** Opening Data to process block **

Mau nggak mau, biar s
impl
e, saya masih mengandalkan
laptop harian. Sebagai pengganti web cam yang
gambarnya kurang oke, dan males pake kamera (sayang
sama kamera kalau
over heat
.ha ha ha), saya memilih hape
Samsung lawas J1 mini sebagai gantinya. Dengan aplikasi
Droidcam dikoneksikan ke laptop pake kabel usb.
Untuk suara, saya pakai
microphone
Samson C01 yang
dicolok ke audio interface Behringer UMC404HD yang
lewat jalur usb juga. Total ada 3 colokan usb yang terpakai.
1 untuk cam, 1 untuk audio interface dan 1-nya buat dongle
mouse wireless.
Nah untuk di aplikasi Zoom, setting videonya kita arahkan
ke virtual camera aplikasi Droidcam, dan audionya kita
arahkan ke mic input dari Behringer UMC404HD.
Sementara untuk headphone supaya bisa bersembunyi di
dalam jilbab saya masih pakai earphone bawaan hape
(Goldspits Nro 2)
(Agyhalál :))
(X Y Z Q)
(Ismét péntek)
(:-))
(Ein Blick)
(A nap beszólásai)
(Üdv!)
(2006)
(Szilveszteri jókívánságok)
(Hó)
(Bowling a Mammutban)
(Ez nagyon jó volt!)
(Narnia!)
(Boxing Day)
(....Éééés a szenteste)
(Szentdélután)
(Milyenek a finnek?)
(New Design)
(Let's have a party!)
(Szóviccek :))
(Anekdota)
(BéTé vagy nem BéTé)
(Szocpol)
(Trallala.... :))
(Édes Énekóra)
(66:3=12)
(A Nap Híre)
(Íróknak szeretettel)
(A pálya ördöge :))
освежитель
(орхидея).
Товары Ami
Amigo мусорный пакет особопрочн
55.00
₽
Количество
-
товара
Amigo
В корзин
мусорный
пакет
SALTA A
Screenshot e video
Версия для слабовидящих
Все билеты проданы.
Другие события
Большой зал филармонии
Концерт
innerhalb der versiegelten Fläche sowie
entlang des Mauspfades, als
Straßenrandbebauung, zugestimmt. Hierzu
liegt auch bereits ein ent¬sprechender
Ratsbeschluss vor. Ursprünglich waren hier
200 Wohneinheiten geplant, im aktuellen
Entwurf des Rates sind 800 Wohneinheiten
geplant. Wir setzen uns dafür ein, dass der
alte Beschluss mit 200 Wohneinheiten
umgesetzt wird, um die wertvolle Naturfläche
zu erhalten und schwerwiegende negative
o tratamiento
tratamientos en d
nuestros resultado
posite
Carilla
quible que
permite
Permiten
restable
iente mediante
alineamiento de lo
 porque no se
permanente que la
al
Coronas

** Closing Data to process block **

* **Work to be completed**: Starting at the first line and ending at the last, retype the entries above.

* **Task output**:
Mau nggak mau, biar s
impl
e, saya masih mengandalkan
laptop harian. Sebagai pengganti web cam yang
gambarnya kurang oke, dan males pake kamera (sayang
sama kamera kalau
over heat
.ha ha ha), saya memilih hape
Samsung lawas J1 mini sebagai gantinya. Dengan aplikasi
Droidcam dikoneksikan ke laptop pake kabel usb.
Untuk suara, saya pakai
microphone
Samson C01 yang
dicolok ke audio interface Behringer UMC404HD yang
lewat jalur usb juga. Total ada 3 colokan usb yang terpakai.
1 untuk cam, 1 untuk audio interface dan 1-nya buat dongle
mouse wireless.
Nah untuk di aplikasi Zoom, setting videonya kita arahkan
ke virtual camera aplikasi Droidcam, dan audionya kita
arahkan ke mic input dari Behringer UMC404HD.
Sementara untuk headphone supaya bisa bersembunyi di
dalam jilbab saya masih pakai earphone bawaan hape
(Goldspits Nro 2)
(Agyhalál :))
(X Y Z Q)
(Ismét péntek)
(:-))
(Ein Blick)
(A nap beszólásai)
(Üdv!)
(2006)
(Szilveszteri jókívánságok)
(Hó)
(Bowling a Mammutban)
(Ez nagyon jó volt!)
(Narnia!)
(Boxing Day)
(....Éééés a szenteste)
(Szentdélután)
(Milyenek a finnek?)
(New Design)
(Let's have a party!)
(Szóviccek :))
(Anekdota)
(BéTé vagy nem BéTé)
(Szocpol)
(Trallala.... :))
(Édes Énekóra)
(66:3=12)
(A Nap Híre)
(Íróknak szeretettel)
(A pálya ördöge :))
освежитель
(орхидея).
Товары Ami
Amigo мусорный пакет особопрочн
55.00
₽
Количество
-
товара
Amigo
В корзин
мусорный
пакет
SALTA A
Screenshot e video
Версия для слабовидящих
Все билеты проданы.
Другие события
Большой зал филармонии
Концерт
innerhalb der versiegelten Fläche sowie
entlang des Mauspfades, als
Straßenrandbebauung, zugestimmt. Hierzu
liegt auch bereits ein ent¬sprechender
Ratsbeschluss vor. Ursprünglich waren hier
200 Wohneinheiten geplant, im aktuellen
Entwurf des Rates sind 800 Wohneinheiten
geplant. Wir setzen uns dafür ein, dass der
alte Beschluss mit 200 Wohneinheiten
umgesetzt wird, um die wertvolle Naturfläche
zu erhalten und schwerwiegende negative
o tratamiento
tratamientos en d
nuestros resultado
posite
Carilla
quible que
permite
Permiten
restable
iente mediante
alineamiento de lo
 porque no se
permanente que la
al
Coronas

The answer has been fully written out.